The Hope and Hype of Neuroscience in Understanding Behaviours


Outside the world of academia, there is a certain mystique around the concept of neuroscience. Classic research findings, such as how different brain regions activate when people knowingly taste Coke or Pepsi, compared to when they do a blind taste test, often lead to bold media claims of how we might be able to use neuroscience techniques to predict and even manipulate behaviour.   

Is this hype really justified? Can we really measure activity in people’s brains to find out things about how they think that we could never have done through more traditional methods like focus groups or full-blown market tests? 

Short answer? No, not really. 

The joining of neuroscience techniques with market research and strategy development clearly has promise. Although, those of you who might be keen on the idea need to be wary of what an old university lecturer of mine rather affectionately called “neurobollocks”. So much of what we see in the media about the magic of neuroimaging and the many ways in which it can unlock the “hidden parts of the mind” is, for the most part, a load of rubbish. Most of these claims come, not from trained neuroscientists, but from budding journalists and marketers hoping to be the first to discover the next big thing in consumer research. Their admittedly admirable eagerness more often than not leads them to overhype and oversimplify the findings of whatever research they come across. 

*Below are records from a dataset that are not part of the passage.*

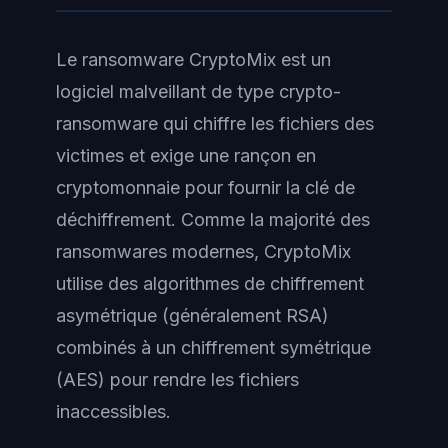
Le ransomware CryptoMix est un
logiciel malveillant de type crypto-
ransomware qui chiffre les fichiers des
victimes et exige une rançon en
cryptomonnaie pour fournir la clé de
déchiffrement. Comme la majorité des
ransomwares modernes, CryptoMix
utilise des algorithmes de chiffrement
asymétrique (généralement RSA)
combinés à un chiffrement symétrique
(AES) pour rendre les fichiers
inaccessibles.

Here at Caja we like to follow a more cautious, scientifically informed, approach – taking most of what we find in the media with a healthy dose of salt. We know that when properly applied and understood, neuroscientific research can be hugely useful to our clients. As studies from behavioural science have taught us, humans have countless unconscious biases that influence their behaviour without them even realising. Having the ability to physically see these biases in action, gives us real potential to better predict the often unpredictable. 

But don’t just take my word for it. Insights from the Coke/Pepsi study I mentioned earlier have already helped us make real changes in health and social care. By understanding how people’s behaviours can be influenced by unconscious, pre-existing, beliefs about a product or service, we have been able to develop targeted interventions aimed at reducing the fear of cancer diagnosis in women who have not been attending the screenings offered to them by the NHS. First rolled-out in South Yorkshire, the initial success of this project already has us extending its reach across the North of England, with even bigger ambitions to have a similar impact in yet more business sectors.   

Neuroscience findings can be difficult to understand and surrounded in unnecessary hype. Leave it to the experts, though, and we can help you see the hope.